Due to the pilot nature of this study, generalizations cannot be made. It would be valuable to conduct a similar study with a larger population in a general dental setting after the pandemic to obtain a patient perspective on the evolution of dental care.

4.1. Limitations

The lack of clinical trials and the single-center nature of the study limited the assessment of the effect of the referral center on anxiety and depression.

5. Conclusions

As a result, we can conclude that patients without COVID-19 who applied to the prosthodontics clinic in the third year of the pandemic, when measures were reduced, were smokers and more prone to depression. Again, we can say that applying to the prosthodontic clinic during this period and worrying about infecting their relatives with COVID-19 are factors that increase both anxiety and depression and removing the mask during examination and treatment are factors that increase anxiety.

Ethics Statement

Ethical approval was granted by the Non-Interventional Clinical Research Ethics Committee of Pamukkale University-Kinikli Campus (Approval number: E-60116787-020-193210). All participants were informed about the purpose and the procedure of the study before they signed the informed consent forms. All methods were performed in accordance with the relevant guidelines and regulations.

Disclosure

A part of this study was presented at the 29th IZDO International Scientific Congress as an oral presentation.

Conflicts of Interest

The authors declare no conflicts of interest.

Author Contributions

H.L.E.S. contributed to conception, design, data interpretation, statistical analysis, drafted and critically revised the manuscript.
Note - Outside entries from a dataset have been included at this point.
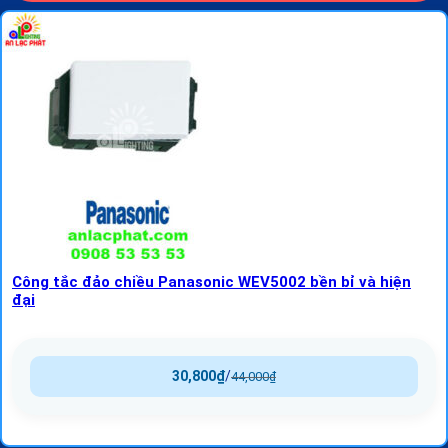
Công tắc đảo chiều Panasonic WEV5002 bền bỉ và hiện
đại
30,800
₫
/
44,000
₫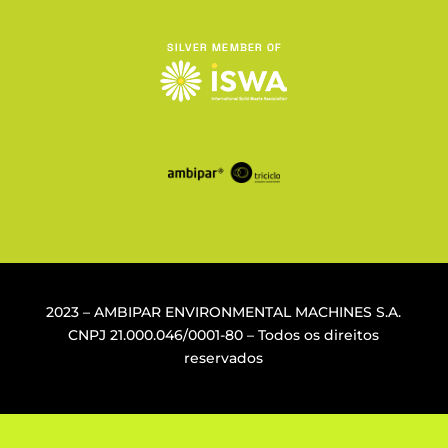
2023 – AMBIPAR ENVIRONMENTAL MACHINES S.A.
CNPJ
21.000.046/0001-80
– Todos os direitos
reservados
S.C.S. contributed to conception, design, data interpretation, statistical analysis, and manuscript writing.

C.K. contributed to conception, design, data acquisition, recruitment of participants, and manuscript writing.

All authors read and approved the final manuscript. The manuscript was totally drafted and written by the authors, without including any external individual.

Funding

The authors received no specific funding for this work.

Data Availability Statement

The raw data can be obtained upon request from the corresponding author.